Publication year - 1993
Publication title -
bjog: an international journal of obstetrics and gynaecology
Language(s) - English
Resource type - Journals
SCImago Journal Rank - 2.157
H-Index - 164
eISSN - 1471-0528
pISSN - 1470-0328
DOI - 10.1111/j.1471-0528.1993.tb15177.x
Subject(s) - medicine , malignancy , differential diagnosis , adnexal mass , gynecology , logistic regression , prospective cohort study , obstetrics and gynaecology , cancer antigen , ovarian cancer , cancer , gastroenterology , pathology , pregnancy , biology , genetics
Objective To determine the accuracy of tumour associated antigens CA 125, CA 15–3 and TAG 72.3 in the differential diagnosis of benign and malignant pelvic masses and to compare the results with a previously defined risk of malignancy index (RMI). Design Retrospective analysis of samples collected during a prospective observational study. Setting Department of Obstetrics and Gynaecology, the Royal London Hospital and Duke University Medical Center. Subjects One hundred and forty‐three consecutive patients undergoing surgery for an adnexal mass. Method Tumour marker levels were determined by radio‐immunoassay in stored serum samples obtained from 143 study subjects. Results The highest diagnostic accuracy of the tumour marker panel was achieved by defining a positive result as elevation of any two of CA 125 (>30 u/ml), CA 15–3 (>30 u/ml) and TAG 72.3 (> 10 u/ml), (sensitivity 66.7%, specificity 93.1%).

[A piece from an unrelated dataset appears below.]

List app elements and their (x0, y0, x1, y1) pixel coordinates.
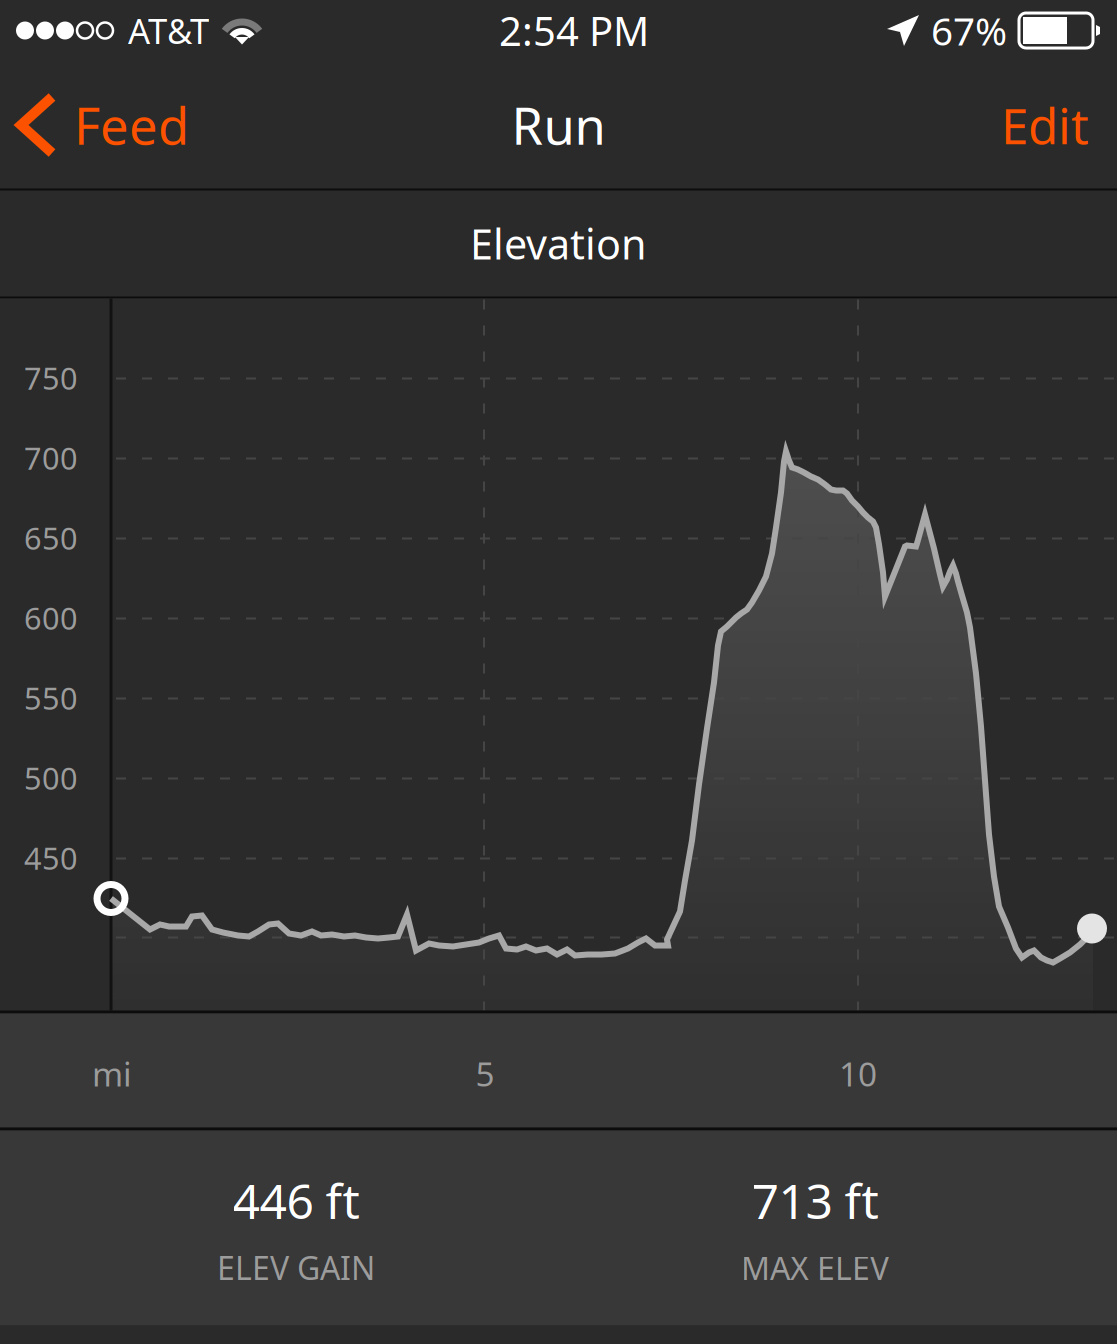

Similar diagnostic accuracy could be achieved by CA 125 alone using an upper limit of 50 u/ml (sensitivity 66.7%, specificity 94.1%). Inclusion of CA 15–3 or TAG 72.3 in stepwise logistic regression analysis did not improve the discriminative performance of the RMI. Conclusion The risk of malignancy index incorporating CA 125, menopausal status and ultrasound is superior to the panel of three tumour markers for pre‐operative differential diagnosis of the pelvic mass.